En septembre 2022, les gazoducs Nord Stream acheminant du gaz naturel de la Russie vers l'Allemagne subissaient des explosions. Les fuites occasionnées ont relâché dans l'atmosphère une grande quantité de méthane, puissant gaz à effet de serre, soulevant des questionnements sur l'impact climatique de cet évènement.
En parallèle des premières estimations, largement sous-estimées et obtenues sur la base des mesures atmosphériques, le programme des Nations-Unis pour l'Environnement (PNUE) a mis en place un groupe de travail international pour déterminer plus précisément la quantité de méthane relâchée dans l'environnement. Regroupant une vingtaine d'équipes de recherche, dont deux du CEA, il livre des résultats qui s'accordent sur un volume de 465 000 tonnes (+/- 20 000). Il s’agit de l’émission de méthane la plus importante
jamais mesurée pour un seul évènement transitoire ; évènement unique
comparable à l’émission de la circulation annuelle de 8 millions de véhicules !
La modélisation de l'évolution temporelle du débit de la fuite
Auparavant, diverses études ont essayé de quantifier les quantités de gaz relâchées à partir de mesures atmosphériques ou satellitaires, sans toutefois parvenir à des résultats cohérents avec les estimations de méthane stocké initialement dans les gazoducs. « D'une part, Il s'avère que l'atmosphère ne repère pas les premières heures d'émissions dues aux fuites alors que ce sont les plus intenses », indique Antoine Berchet du LSCE (CEA/CNRS/UVSQ).

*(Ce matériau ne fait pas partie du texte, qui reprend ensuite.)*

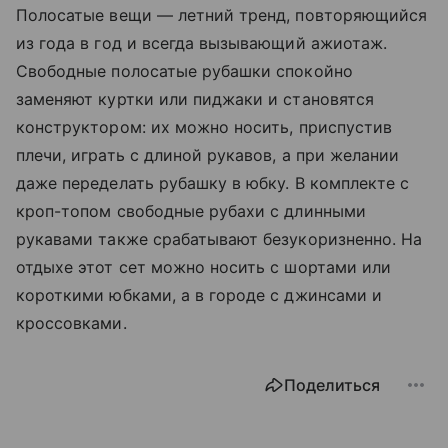
Полосатые вещи — летний тренд, повторяющийся
из года в год и всегда вызывающий ажиотаж.
Свободные полосатые рубашки спокойно
заменяют куртки или пиджаки и становятся
конструктором: их можно носить, приспустив
плечи, играть с длиной рукавов, а при желании
даже переделать рубашку в юбку. В комплекте с
кроп-топом свободные рубахи с длинными
рукавами также срабатывают безукоризненно. На
отдыхе этот сет можно носить с шортами или
короткими юбками, а в городе с джинсами и
кроссовками.
Поделиться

D'autre part, la principale difficulté résidait dans l'estimation de l'évolution temporelle du débit de fuite, alors inconnue. C'est pourquoi une équipe de la Direction des énergies (DES) du CEA fait partie de ce projet du PNUE, forte de son logiciel Cathare, développé depuis 1979 en partenariat avec EDF, Framatome et l'IRSN pour les études de sûreté des réacteurs nucléaires. « Ce code peut notamment prédire le débit sortant par une brèche d'un circuit à partir de caractéristiques géométriques et de conditions thermohydraulique initiales. Il a vu ses capacités de modélisation s'étendre à de nombreux fluides dont le méthane, ce qui a permis son utilisation pour cette étude », explique Raphaël Préa du CEA-Isas à la DES.
En utilisant les données géométriques des gazoducs (longueur, diamètre, ...) et les conditions initiales au moment des brèches (pression et température du gaz), son équipe a calculé les évolutions des débits de méthane issus des fuites (estimant en conséquence la quantité de méthane dispersée).

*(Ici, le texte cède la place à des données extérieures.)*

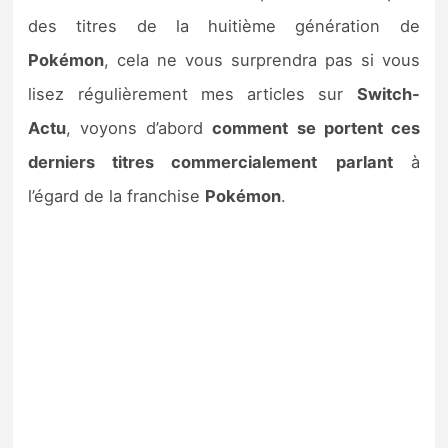
des titres de la huitième génération de
Pokémon
, cela ne vous surprendra pas si vous
lisez régulièrement mes articles sur
Switch-
Actu
, voyons d’abord
comment se portent ces
derniers titres commercialement
parlant
à
l’égard de la franchise
Pokémon
.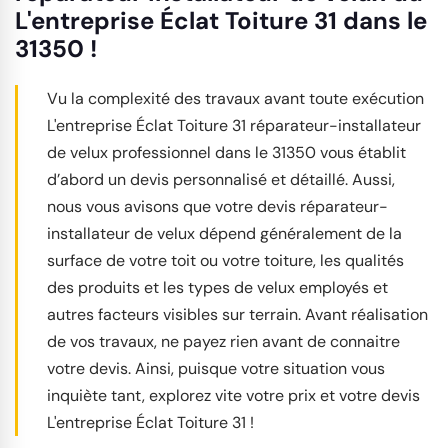
L'entreprise Éclat Toiture 31 dans le
31350 !
Vu la complexité des travaux avant toute exécution
L'entreprise Éclat Toiture 31 réparateur-installateur
de velux professionnel dans le 31350 vous établit
d’abord un devis personnalisé et détaillé. Aussi,
nous vous avisons que votre devis réparateur-
installateur de velux dépend généralement de la
surface de votre toit ou votre toiture, les qualités
des produits et les types de velux employés et
autres facteurs visibles sur terrain. Avant réalisation
de vos travaux, ne payez rien avant de connaitre
votre devis. Ainsi, puisque votre situation vous
inquiète tant, explorez vite votre prix et votre devis
L'entreprise Éclat Toiture 31 !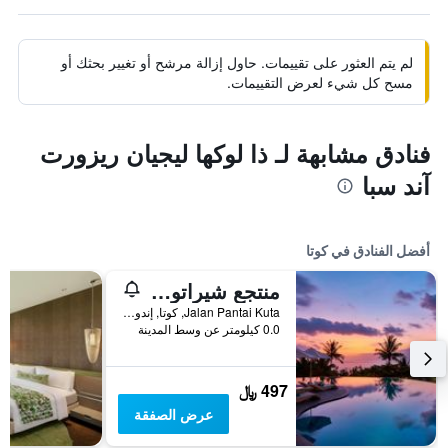
لم يتم العثور على تقييمات. حاول إزالة مرشح أو تغيير بحثك أو
مسح كل شيء لعرض التقييمات.
فنادق مشابهة لـ ذا لوكها ليجيان ريزورت
آند سبا
أفضل الفنادق في كوتا
منتجع شيراتون بالي كوتا
Jalan Pantai Kuta, كوتا, إندونيسيا
0.0 كيلومتر عن وسط المدينة
497 ﷼
عرض الصفقة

Suivre le transport dans l'atmosphère du panache de méthane
En parallèle, une équipe du LSCE a utilisé les relevés de stations du réseau européen d'observation Icos qui mesurent en continu les concentrations atmosphériques de gaz à effet de serre dont le méthane. Il se trouve que le panache de méthane issu des fuites a été transporté dans l'atmosphère au gré des vents autour de la mer Baltique où il a pu être détecté par les stations les plus proches. « En s'appuyant sur le modèle de chimie-transport français Chimere, nous avons pu suivre le panache de méthane et ainsi calculer une autre estimation de la quantité de méthane relâchée par les gazoducs « Nord Stream » lors des brèches. Les estimations issues des deux approches sont très cohérentes ce qui conforte les résultats », précise Antoine Berchet.

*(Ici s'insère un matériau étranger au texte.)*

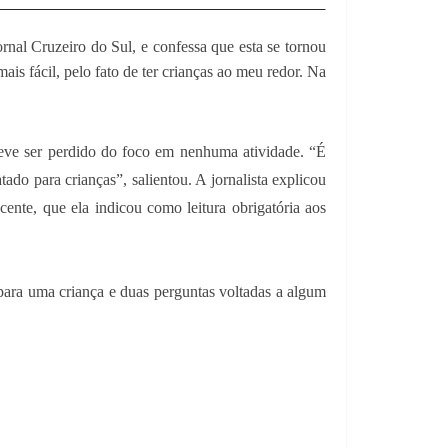
rnal Cruzeiro do Sul, e confessa que esta se tornou
is fácil, pelo fato de ter crianças ao meu redor. Na
 deve ser perdido do foco em nenhuma atividade. “É
tado para crianças”, salientou. A jornalista explicou
nte, que ela indicou como leitura obrigatória aos
 para uma criança e duas perguntas voltadas a algum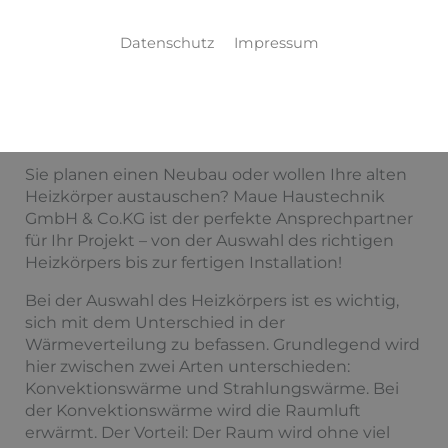
IHR PARTNER FÜR
Datenschutz
Impressum
HEIZKÖRPER
DER IDEALE HEIZKÖRPER FÜR IHRE
ANSPRÜCHE
Sie planen einen Neubau oder wollen Ihre alten
Heizkörper austauschen? Maue Haustechnik
GmbH & Co.KG ist der perfekte Ansprechpartner
für Ihr Projekt – von der Auswahl des richtigen
Heizkörpers bis zur fertigen Installation!
Bei der Auswahl des Heizkörpers ist es wichtig,
sich mit dem Unterschied in der
Wärmeverteilung zu befassen. Grundlegend wird
hier zwischen zwei Arten unterschieden:
Konvektionswärme und Strahlungswärme. Bei
der Konvektionswärme wird die Raumluft
erwärmt. Der Vorteil: Der Raum wird ohne viel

En effet, tous les résultats ont été comparés avec ceux des autres groupes de recherche ayant utilisé des mesures aériennes, sous-marines ou encore satellitaires. Ils soulignent l'importance des moyens de détection et de quantification des émissions de méthane, et la pertinence de l'utilisation de techniques variées et complémentaires.